Supplied material
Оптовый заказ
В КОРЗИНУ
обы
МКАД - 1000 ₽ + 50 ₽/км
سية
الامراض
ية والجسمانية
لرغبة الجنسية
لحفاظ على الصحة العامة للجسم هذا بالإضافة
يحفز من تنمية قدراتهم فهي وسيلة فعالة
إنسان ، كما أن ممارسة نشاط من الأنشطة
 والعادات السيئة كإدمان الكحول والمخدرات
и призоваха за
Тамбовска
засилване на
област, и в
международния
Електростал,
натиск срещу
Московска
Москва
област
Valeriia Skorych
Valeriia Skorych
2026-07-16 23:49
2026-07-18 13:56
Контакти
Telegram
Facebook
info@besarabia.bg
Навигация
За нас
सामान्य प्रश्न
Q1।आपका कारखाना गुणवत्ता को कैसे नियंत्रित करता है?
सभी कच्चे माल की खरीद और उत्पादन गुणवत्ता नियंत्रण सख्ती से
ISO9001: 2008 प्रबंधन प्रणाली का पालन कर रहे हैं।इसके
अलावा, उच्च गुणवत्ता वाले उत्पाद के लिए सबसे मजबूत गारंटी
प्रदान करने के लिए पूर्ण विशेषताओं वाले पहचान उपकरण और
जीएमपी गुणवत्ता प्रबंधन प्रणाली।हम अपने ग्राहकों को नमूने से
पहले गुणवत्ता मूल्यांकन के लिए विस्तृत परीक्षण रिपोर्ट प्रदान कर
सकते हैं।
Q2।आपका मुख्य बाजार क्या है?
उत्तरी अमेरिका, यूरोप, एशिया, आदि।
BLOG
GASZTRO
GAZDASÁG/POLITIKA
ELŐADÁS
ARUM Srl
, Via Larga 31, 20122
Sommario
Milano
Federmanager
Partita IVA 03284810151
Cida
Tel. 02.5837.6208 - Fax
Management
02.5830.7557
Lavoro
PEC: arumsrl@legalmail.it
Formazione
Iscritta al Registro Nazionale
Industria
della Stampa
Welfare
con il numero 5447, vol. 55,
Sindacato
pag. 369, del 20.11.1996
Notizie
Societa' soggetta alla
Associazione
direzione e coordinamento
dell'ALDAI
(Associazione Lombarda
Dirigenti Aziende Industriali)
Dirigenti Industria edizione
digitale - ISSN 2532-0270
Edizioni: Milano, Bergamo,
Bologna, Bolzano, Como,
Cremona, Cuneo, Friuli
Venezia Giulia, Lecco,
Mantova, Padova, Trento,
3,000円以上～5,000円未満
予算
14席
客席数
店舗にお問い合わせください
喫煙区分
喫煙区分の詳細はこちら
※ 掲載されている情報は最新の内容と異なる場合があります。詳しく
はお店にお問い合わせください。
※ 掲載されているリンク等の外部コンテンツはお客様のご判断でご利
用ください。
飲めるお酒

Work request
From the top of the listing above, restate each line word for word up to and including the line with "област, и в"; add nothing else.

Task response
Оптовый заказ
В КОРЗИНУ
обы
МКАД - 1000 ₽ + 50 ₽/км
سية
الامراض
ية والجسمانية
لرغبة الجنسية
لحفاظ على الصحة العامة للجسم هذا بالإضافة
يحفز من تنمية قدراتهم فهي وسيلة فعالة
إنسان ، كما أن ممارسة نشاط من الأنشطة
 والعادات السيئة كإدمان الكحول والمخدرات
и призоваха за
Тамбовска
засилване на
област, и в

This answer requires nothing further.